• [RECORDS FOR PROCESSING]
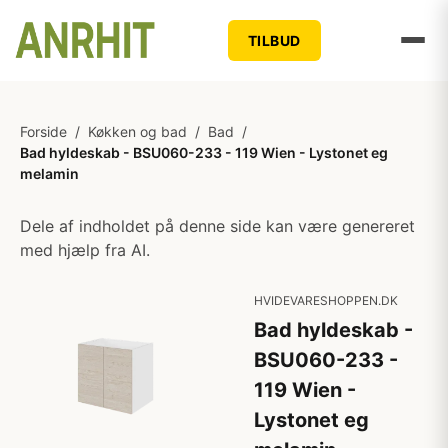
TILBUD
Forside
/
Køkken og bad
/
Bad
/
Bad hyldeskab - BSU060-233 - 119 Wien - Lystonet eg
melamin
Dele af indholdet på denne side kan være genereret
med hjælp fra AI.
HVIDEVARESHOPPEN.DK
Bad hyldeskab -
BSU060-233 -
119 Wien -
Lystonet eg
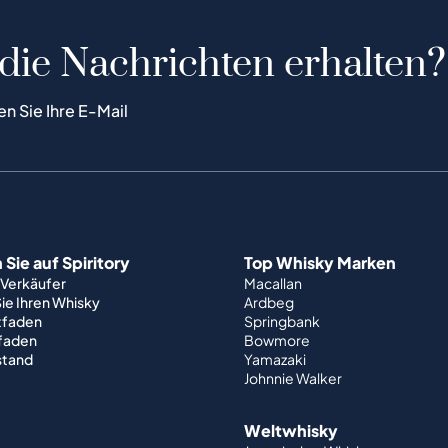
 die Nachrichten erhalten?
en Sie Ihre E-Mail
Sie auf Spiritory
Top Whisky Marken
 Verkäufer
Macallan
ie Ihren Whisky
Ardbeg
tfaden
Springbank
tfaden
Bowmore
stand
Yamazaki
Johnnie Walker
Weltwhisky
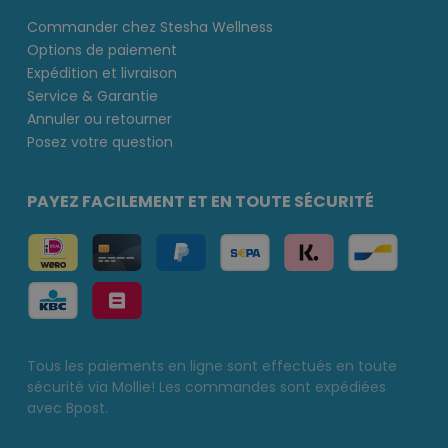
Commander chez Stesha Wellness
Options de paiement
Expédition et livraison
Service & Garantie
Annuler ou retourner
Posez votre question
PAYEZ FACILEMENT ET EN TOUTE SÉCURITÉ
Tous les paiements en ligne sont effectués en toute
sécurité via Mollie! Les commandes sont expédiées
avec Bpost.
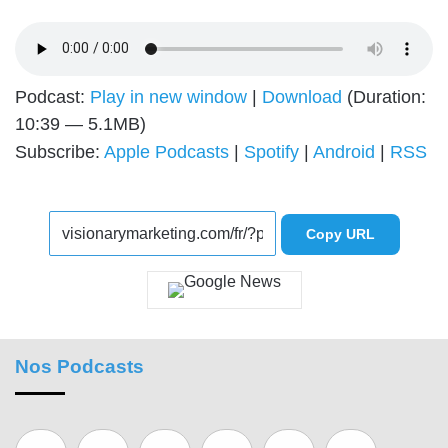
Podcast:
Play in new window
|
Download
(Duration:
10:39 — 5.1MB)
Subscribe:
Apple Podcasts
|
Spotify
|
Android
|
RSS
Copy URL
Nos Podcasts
* * *
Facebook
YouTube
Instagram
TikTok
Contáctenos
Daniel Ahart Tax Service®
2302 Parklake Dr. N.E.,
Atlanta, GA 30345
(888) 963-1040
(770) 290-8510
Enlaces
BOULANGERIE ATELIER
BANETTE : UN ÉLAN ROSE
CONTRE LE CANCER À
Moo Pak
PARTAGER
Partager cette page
==
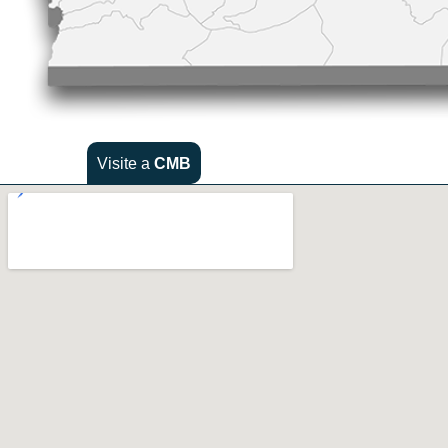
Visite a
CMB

• [WHAT YOU NEED TO DO]
Among the records, find every line holding the word "Service" and copy it.

• [RESULT]
Service & Garantie
Daniel Ahart Tax Service®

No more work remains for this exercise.